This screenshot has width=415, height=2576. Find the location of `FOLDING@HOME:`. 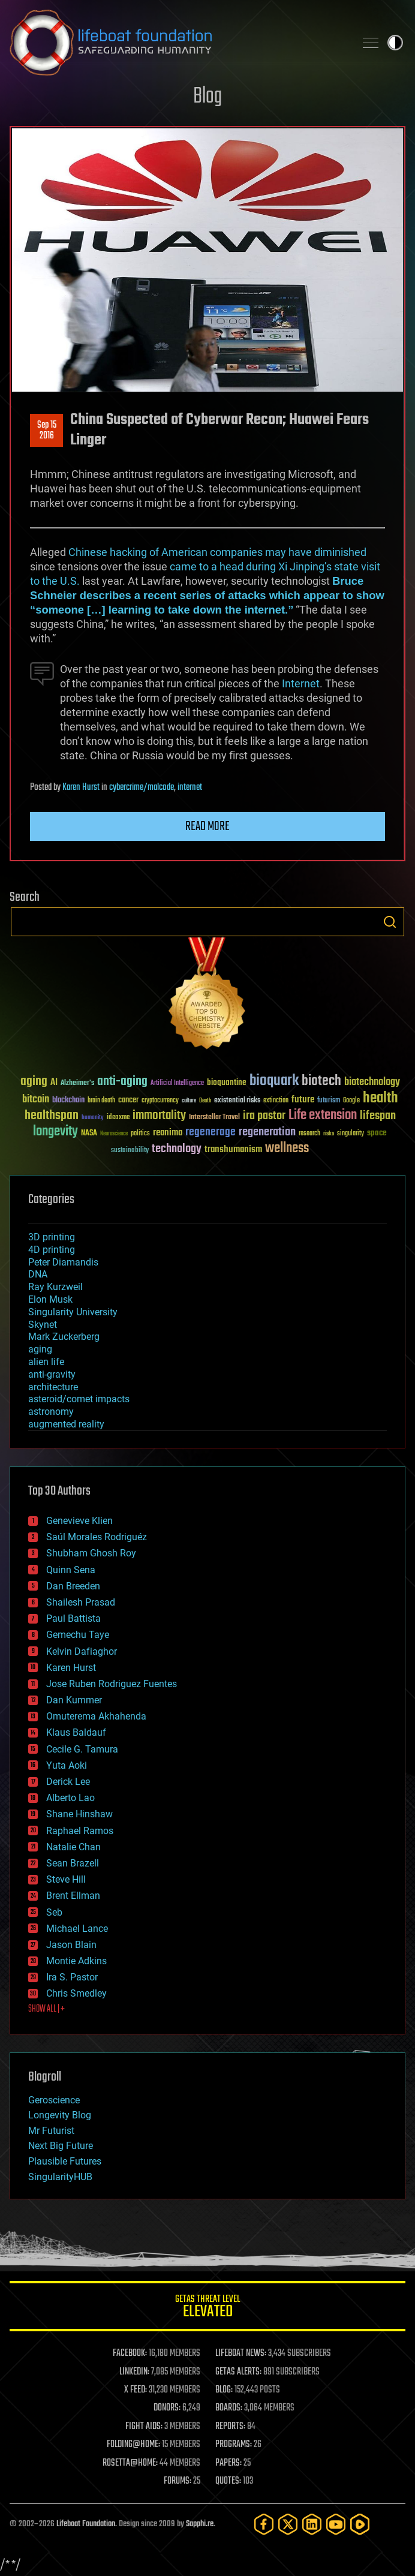

FOLDING@HOME: is located at coordinates (133, 2444).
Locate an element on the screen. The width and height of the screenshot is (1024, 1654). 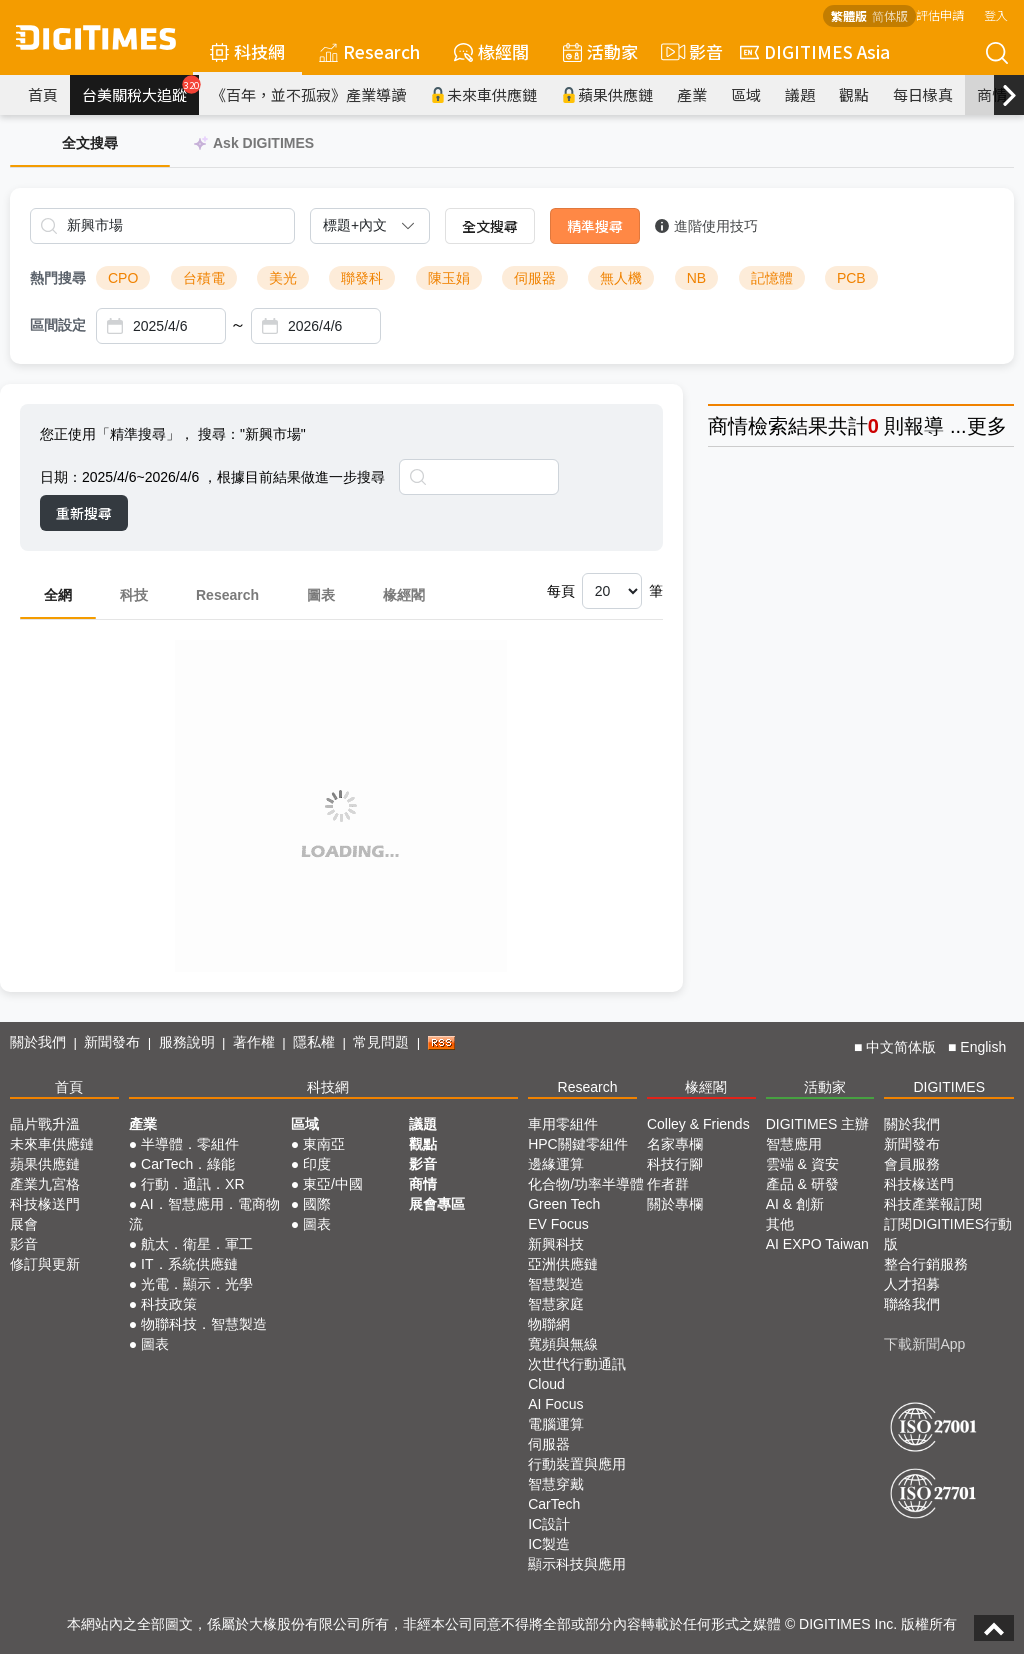
行動．通訊．XR is located at coordinates (192, 1184).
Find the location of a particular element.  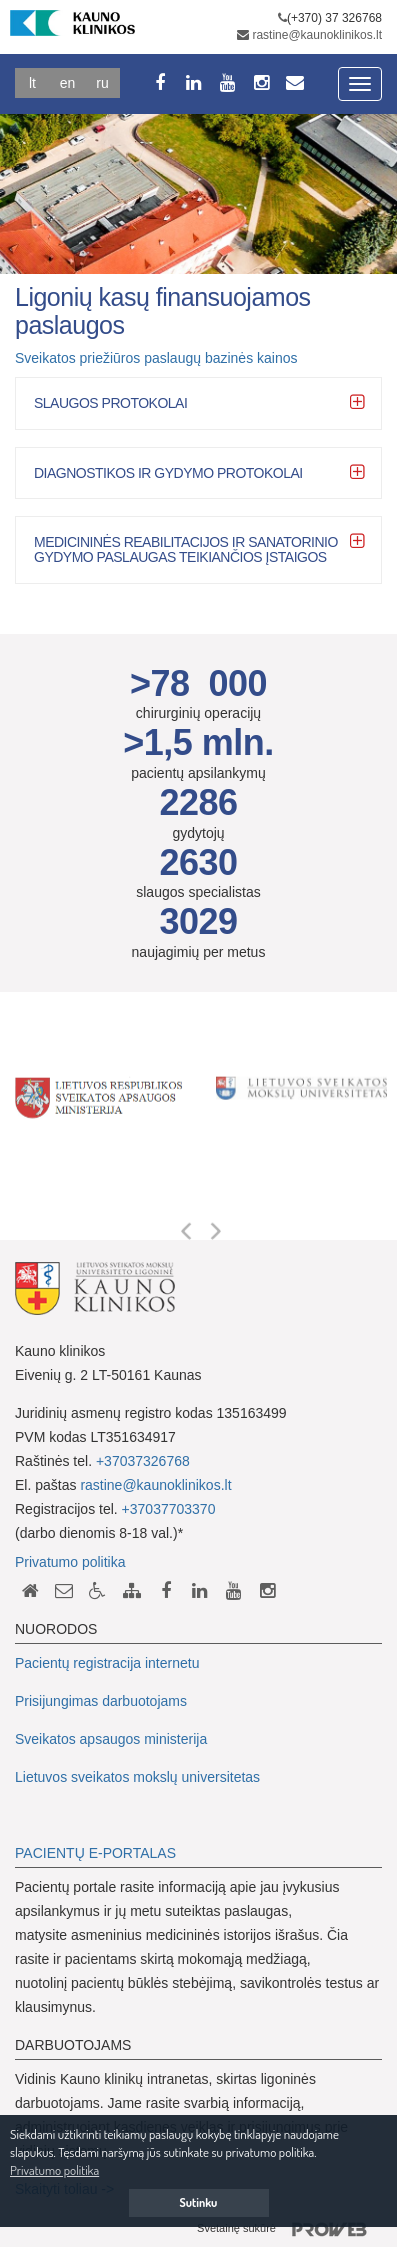

Diagnostikos ir gydymo protokolai is located at coordinates (168, 473).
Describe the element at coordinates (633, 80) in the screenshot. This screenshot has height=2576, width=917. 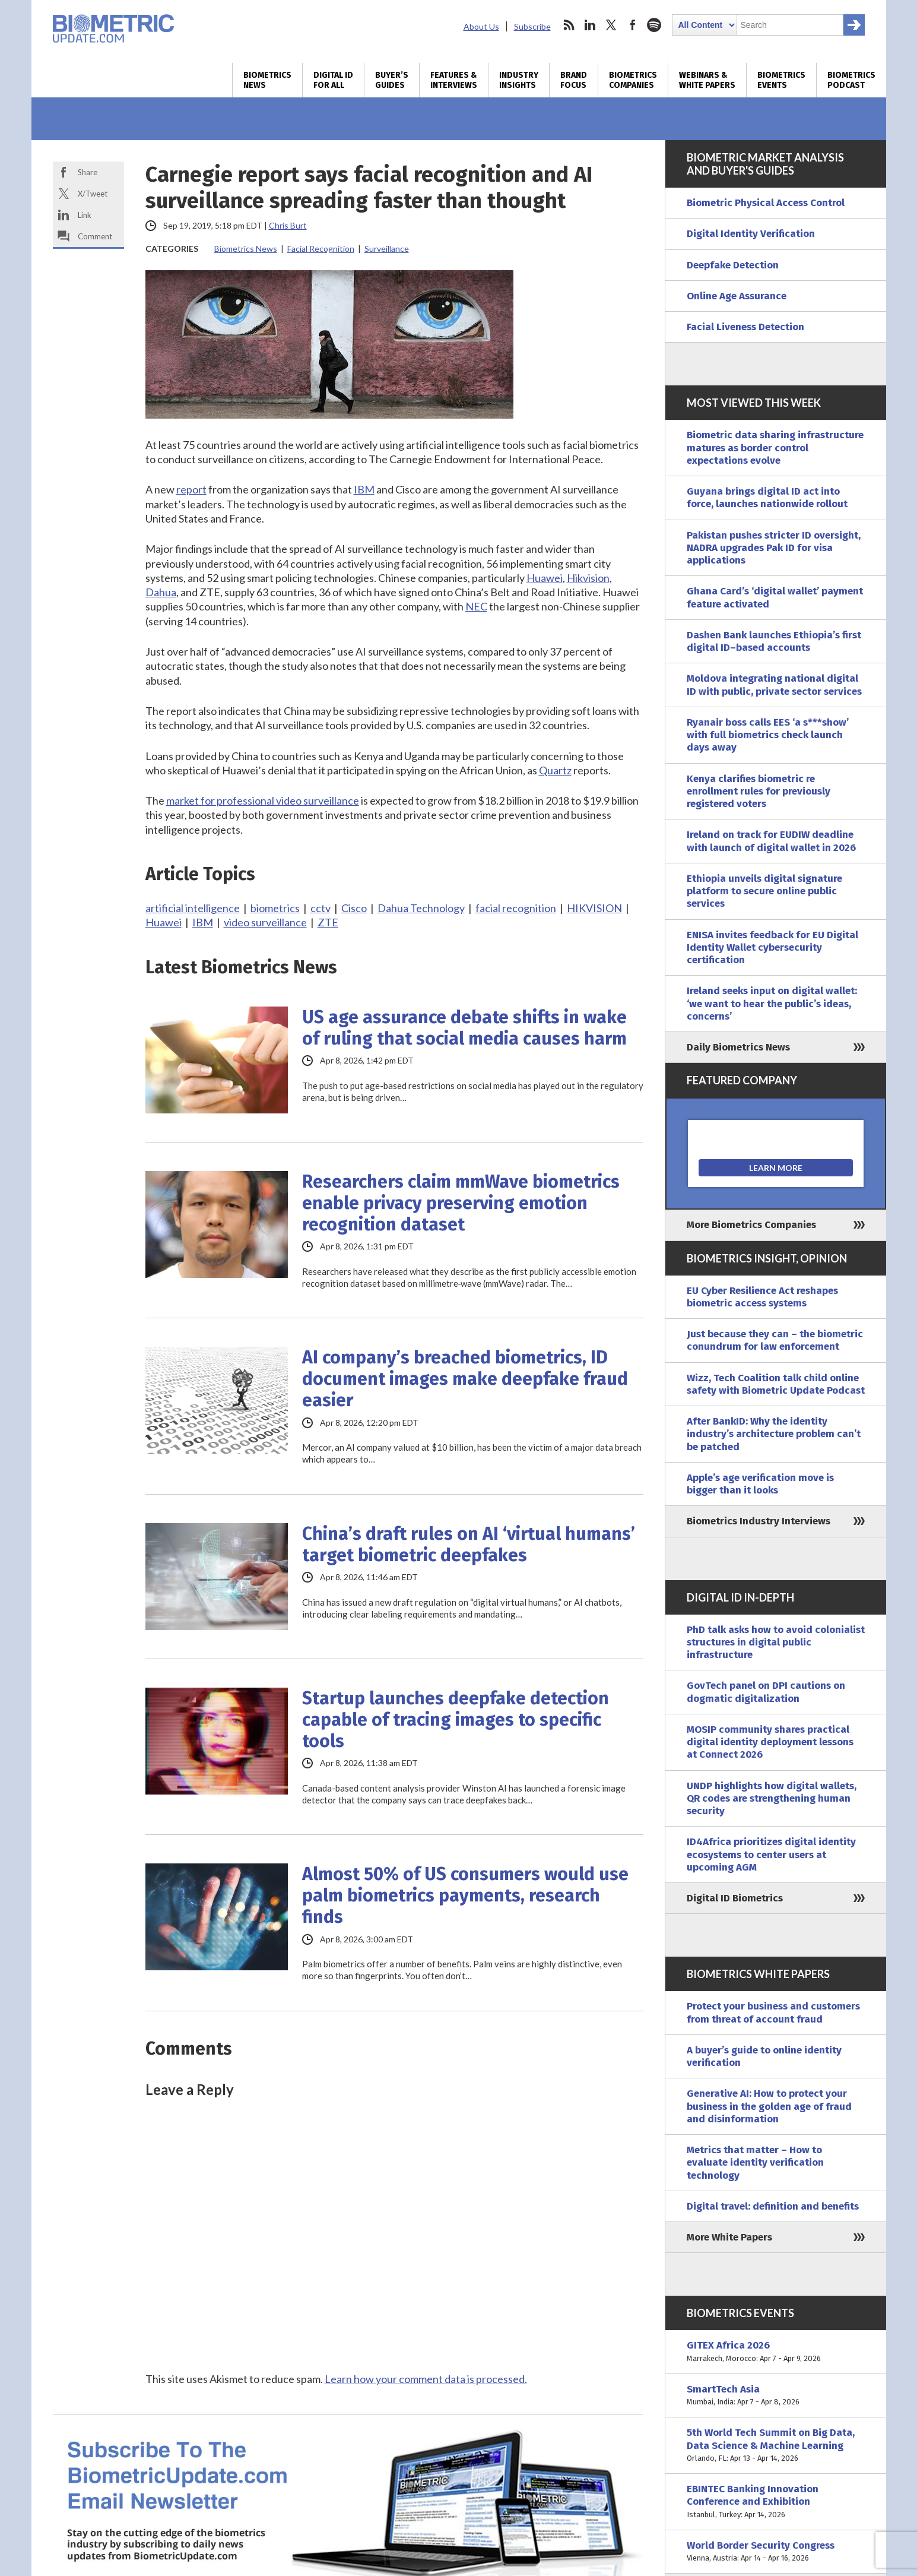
---+---
Work to complete:
Take the line that contains "Find the location of a particular element." as the first and the last line of the records as the end, and please quote those lines exactly, pictures omitted.

Solved problem:
Find the location of a particular element.  

Diagnostikos ir gydymo protokolai is located at coordinates (168, 473).
Describe the element at coordinates (633, 80) in the screenshot. This screenshot has height=2576, width=917. 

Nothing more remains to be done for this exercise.